Thursday, April 26, 2012

New health care reform agenda

Excerpted from "Restarting Health Care Reform: A New Agenda," by Nina Owcharenko, Director, Center for Health Policy Studies, the Heritage Foundation: "Lawmakers should also set in place an alternative that will permanently fix the broken parts of the health care sector. Unlike Obamacare, Congress should pursue an approach to health care reform that preserves the doctor-patient relationship and cutting-edge innovation while controlling costs and expanding access to private health coverage.

In sharp contrast to a centralized, government-based structure, the alternative is based on a patient-centered, market-based model. This new vision for health care reform would focus on personal ownership. Unlike today’s flawed third-party payment system, consumers would be in charge of their health care dollars and decisions. Health plans and providers would be directly accountable to patients—not a government official, a managed care executive or an employer.

There are four key steps to moving toward patient-centered, market-based health care reform.
  1. Make tax policy fair and rational. Congress should replace the current tax treatment of health insurance with a credit that is individually based.
  2. Start health care entitlement reform. As a first step, Congress could easily allow individuals facing retirement to keep their private health insurance into retirement and receive a defined contribution from the Medicare program.
  3. Promote choice and competition through insurance market reforms. Congress should focus on removing market barriers to interstate purchase of health insurance, addressing access issues for the hard-to-insure and making pooling arrangements more effective.
  4. State-based reforms. State policymakers should begin by assessing their own health insurance challenges related to insurance markets and their Medicaid programs.

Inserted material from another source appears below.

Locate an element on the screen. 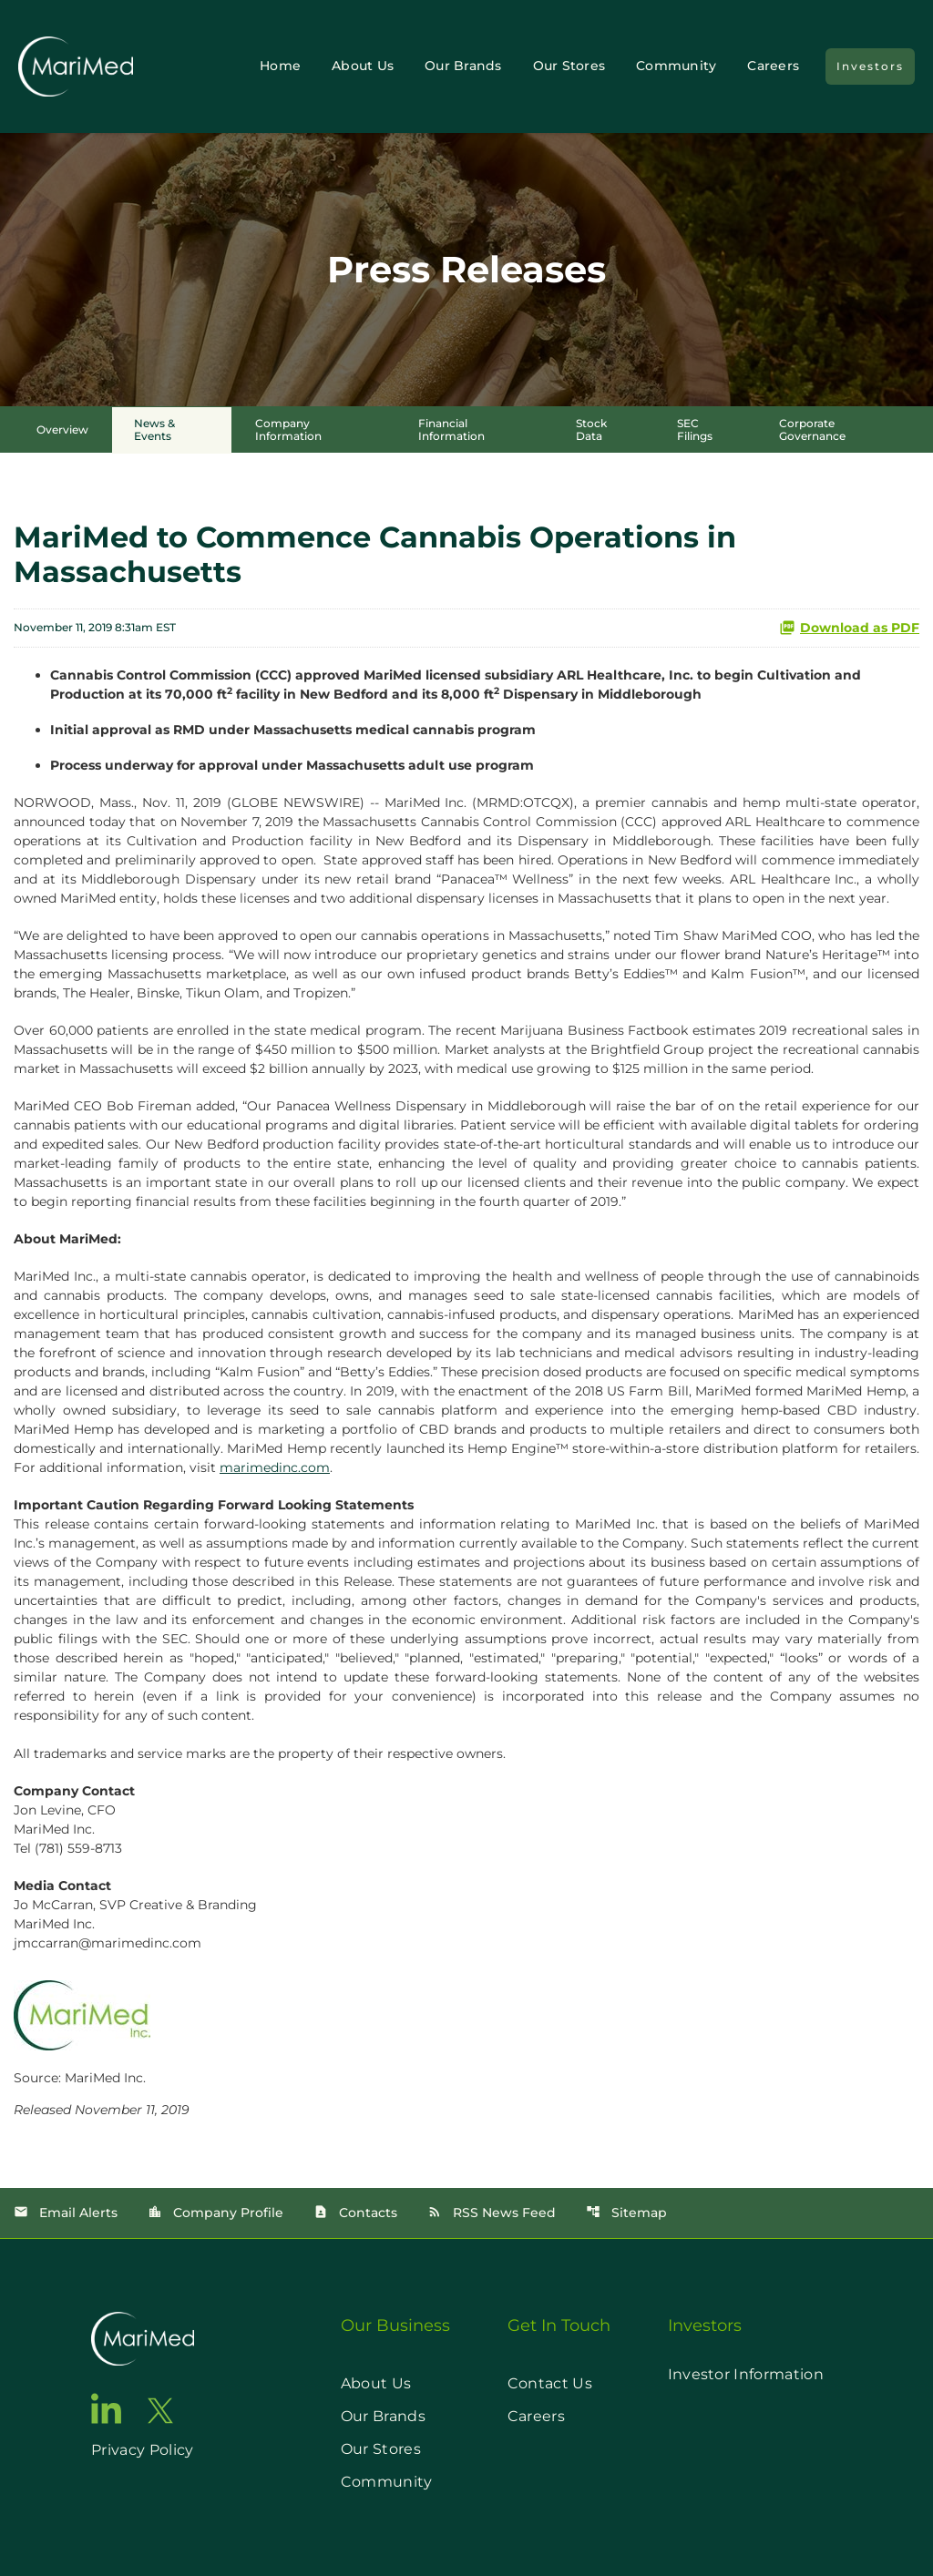 The image size is (933, 2576). Investors is located at coordinates (870, 66). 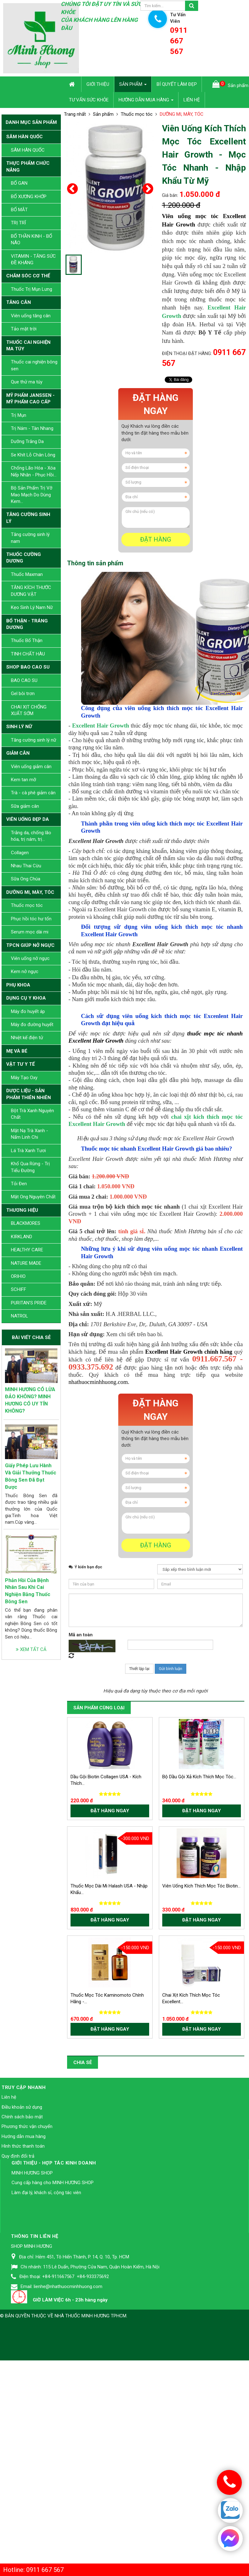  Describe the element at coordinates (28, 166) in the screenshot. I see `THỰC PHẨM CHỨC NĂNG` at that location.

CMA Vice President for Government Relations Jonathan Imbody:
"My friend Nina Owcharenko outlines sensible innovations that promise the potential to begin to bend the curve of health care costs and shift decision-making back toward patients and physicians. Hopefully having learned its lessons from ramming through a massive health care law that only one party and less than half the country supported, Congress should come together to craft a pragmatic and measured approach to health care reform that doesn't involve taking over the world.


"Assuming the Court declares "Obamacare" unconstitutional, cooler heads in Congress can focus on those reforms most likely to garner enough bipartisan agreement for passage. Start by ramping up tracking and enforcement programs to cut Medicare fraud and waste. Provide compassionate, fiscally sustainable safety nets for the most needy, such as indigent patients and those caught in health care crises not covered by insurance. Tamp down costs by increasing competition and allowing patients to purchase insurance plans beyond state borders, as with car insurance. Stanch the hemorrhage of doctors from medicine by reasonably reforming malpractice lawsuits, slashing paperwork and bureaucratic meddling, and clarifying First Amendment conscience protections for health care professionals.

"The jacobinic health care revolution has failed. It is time now to reform health care democratically with careful, considerate compromise on the pragmatic principles that most Americans support."